Cette législation de lois sociales ne se borne pas à un pays, mais s’étend de plus en plus à tous les pays et trouve sa confirmation et son renforcement dans l’activité du Bureau International du Travail de Genève. Les quelques améliorations préconisées par les décisions du B.I.T. et leur confirmation par des mesures gouvernementales pour certaines catégories d’ouvriers ne sont pas comparables aux dommages à réparer qui furent causés moralement au sein du prolétariat et l’étouffement de l’esprit révolutionnaire, qui était l’héritage le plus précieux des révolutions passées et appartient aux richesses les plus sacrées de la classe opprimée.
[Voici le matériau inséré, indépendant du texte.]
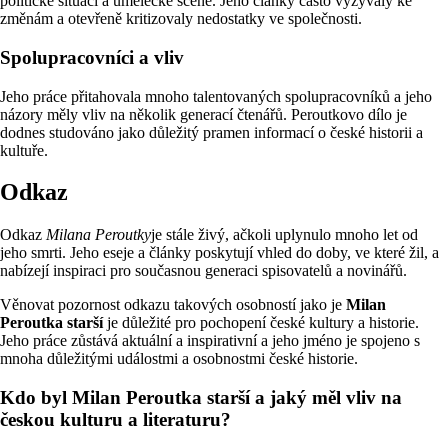
politické situaci a umělecké scéně. Jeho články často vyzývaly ke
změnám a otevřeně kritizovaly nedostatky ve společnosti.
Spolupracovníci a vliv
Jeho práce přitahovala mnoho talentovaných spolupracovníků a jeho
názory měly vliv na několik generací čtenářů. Peroutkovo dílo je
dodnes studováno jako důležitý pramen informací o české historii a
kultuře.
Odkaz
Odkaz
Milana Peroutky
je stále živý, ačkoli uplynulo mnoho let od
jeho smrti. Jeho eseje a články poskytují vhled do doby, ve které žil, a
nabízejí inspiraci pro současnou generaci spisovatelů a novinářů.
Věnovat pozornost odkazu takových osobností jako je
Milan
Peroutka starší
je důležité pro pochopení české kultury a historie.
Jeho práce zůstává aktuální a inspirativní a jeho jméno je spojeno s
mnoha důležitými událostmi a osobnostmi české historie.
Kdo byl Milan Peroutka starší a jaký měl vliv na
českou kulturu a literaturu?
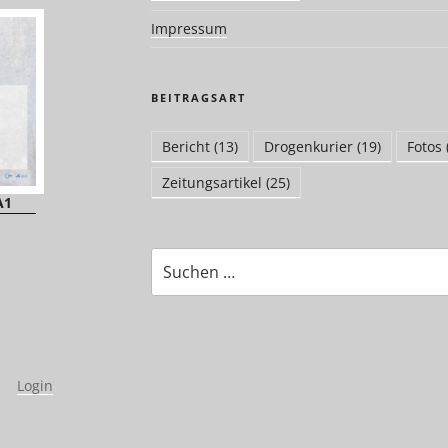
Impressum
BEITRAGSART
Bericht
(13)
Drogenkurier
(19)
Fotos
Zeitungsartikel
(25)
A1
Suchen
nach:
|
Login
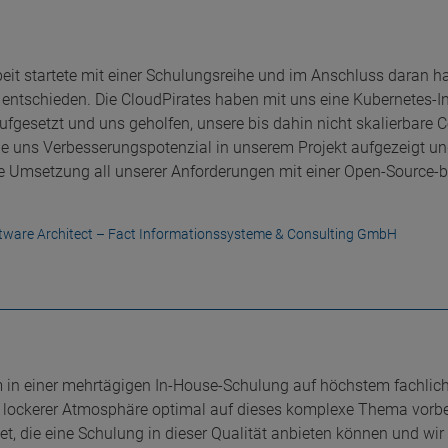
t startete mit einer Schulungsreihe und im Anschluss daran ha
ntschieden. Die CloudPirates haben mit uns eine Kubernetes-Inf
ufgesetzt und uns geholfen, unsere bis dahin nicht skalierbare
ie uns Verbesserungspotenzial in unserem Projekt aufgezeigt u
he Umsetzung all unserer Anforderungen mit einer Open-Source-
tware Architect – Fact Informationssysteme & Consulting GmbH
 in einer mehrtägigen In-House-Schulung auf höchstem fachlic
lockerer Atmosphäre optimal auf dieses komplexe Thema vorber
t, die eine Schulung in dieser Qualität anbieten können und wir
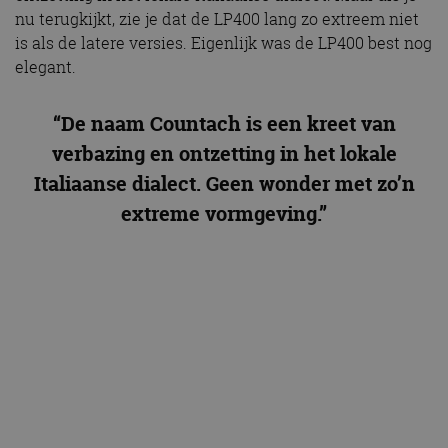
nu terugkijkt, zie je dat de LP400 lang zo extreem niet
is als de latere versies. Eigenlijk was de LP400 best nog
elegant.
“De naam Countach is een kreet van
verbazing en ontzetting in het lokale
Italiaanse dialect. Geen wonder met zo’n
extreme vormgeving.”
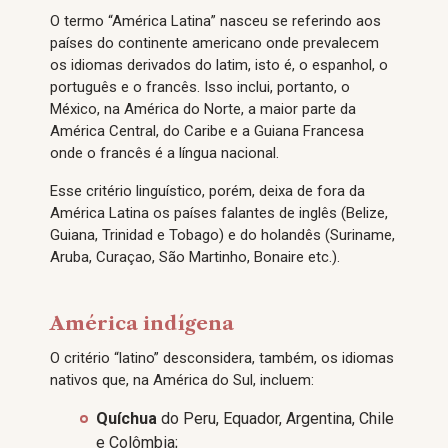
O termo “América Latina” nasceu se referindo aos
países do continente americano onde prevalecem
os idiomas derivados do latim, isto é, o espanhol, o
português e o francês. Isso inclui, portanto, o
México, na América do Norte, a maior parte da
América Central, do Caribe e a Guiana Francesa
onde o francês é a língua nacional.
Esse critério linguístico, porém, deixa de fora da
América Latina os países falantes de inglês (Belize,
Guiana, Trinidad e Tobago) e do holandês (Suriname,
Aruba, Curaçao, São Martinho, Bonaire etc.).
América indígena
O critério “latino” desconsidera, também, os idiomas
nativos que, na América do Sul, incluem:
Quíchua
do Peru, Equador, Argentina, Chile
e Colômbia;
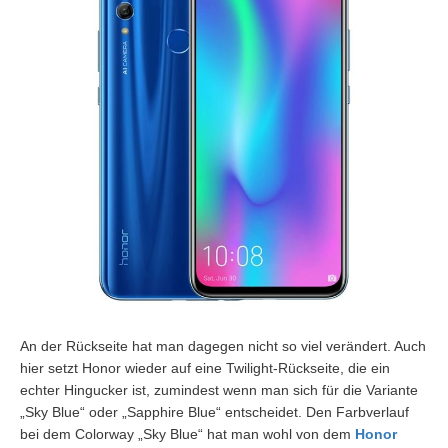
An der Rückseite hat man dagegen nicht so viel verändert. Auch
hier setzt Honor wieder auf eine Twilight-Rückseite, die ein
echter Hingucker ist, zumindest wenn man sich für die Variante
„Sky Blue“ oder „Sapphire Blue“ entscheidet. Den Farbverlauf
bei dem Colorway „Sky Blue“ hat man wohl von dem
Honor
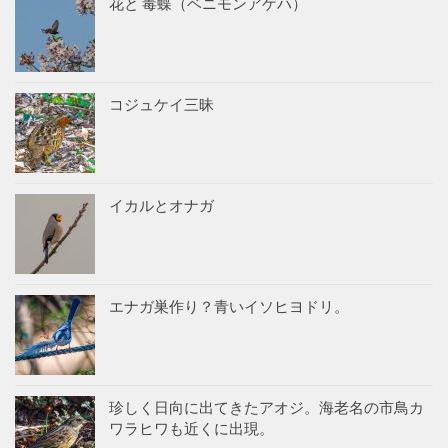
花と 毒蝶（ベニモンアゲハ）
コジュケイ三昧
イカルとオナガ
エナガ巣作り？青いイソヒヨドリ。
珍しく日向に出てきたアオジ。海老名の市鳥カ
ワラヒワも近くに出現。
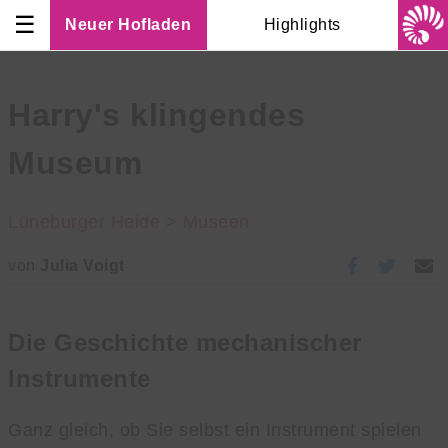
☰
Neuer Hofladen
Highlights
Harry's klingendes
Museum
Lüneburger Heide >
Museen
von
Julia Voigt
Die Geschichte mechanischer
Instrumente
Ganz gleich, ob Sie selbst ein Instrument spielen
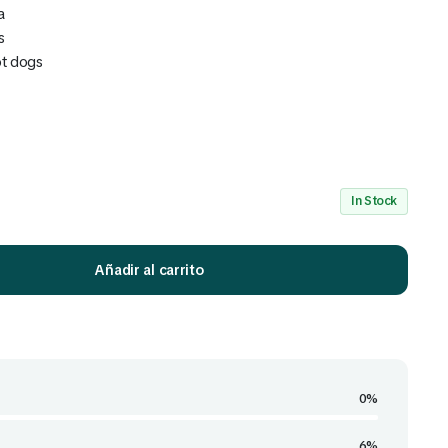
a
s
ot dogs
Mira Todo nuestro Catálogo
Click Aquí
In Stock
Añadir al carrito
0%
6%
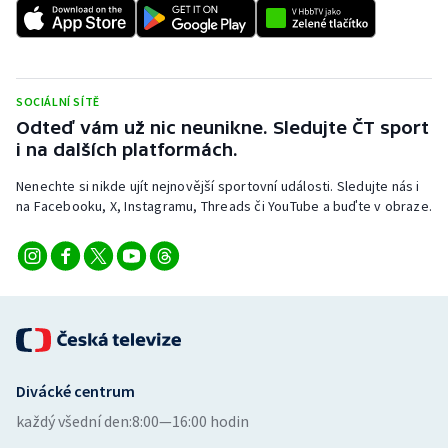
SOCIÁLNÍ SÍTĚ
Odteď vám už nic neunikne. Sledujte ČT sport
i na dalších platformách.
Nenechte si nikde ujít nejnovější sportovní události. Sledujte nás i
na Facebooku, X, Instagramu, Threads či YouTube a buďte v obraze.
Divácké centrum
každý všední den:
8:00—16:00 hodin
Si louables que soient les aspirations d’obtenir un relèvement égal de la situation de la classe ouvrière dans tous les pays, comme par exemple l’instauration de l’unification de la durée de la journée de travail ou l’unification des salaires pour le prolétariat mondial, aspirations approuvées et soutenues par l’A.I.T., on ne doit pas, d’autre part, manquer de faire remarquer que l’atteinte de ces buts par la voie de lois sociales nationales et internationales est la dernière à employer pour y parvenir, car cette législation ne peut être que le refuge d’un mouvement ouvrier affaibli ou spirituellement dévoyé, les puissances dominantes ne se soumettant qu’à l’expression de puissance obtenue par les actions de la classe ouvrière elle-même et non par des pétitions de chefs, comme cela fut clairement démontré par l’attitude du gouvernement anglais contre la ratification du traité de Washington sur la journée de huit heures au B.I.T. C’est pourquoi on doit appuyer sur le fait que les plus petites améliorations sanctionnées par le traité de Washington ou la formation du B.I.T., ne sont dues qu’à une époque révolutionnaire, au cours de laquelle les puissances dominantes, par crainte d’actions révolutionnaires, accordèrent aux masses quelques concessions insignifiantes afin de les calmer et de diminuer leur force d’attaque. - Le troisième Congrès de l’A. I. T. recommande donc à la classe ouvrière de se détourner de la voie d’entente avec les puissances capitalistes et étatistes, et, en accord :avec cette méthode, d’œuvrer au rappel de leurs représentants de toutes les institutions étatistes ou législatives, comme les Comités de fixation des tarifs, les Commissions étatistes d’arbitrage, les Bureaux nationaux et internationaux du Travail.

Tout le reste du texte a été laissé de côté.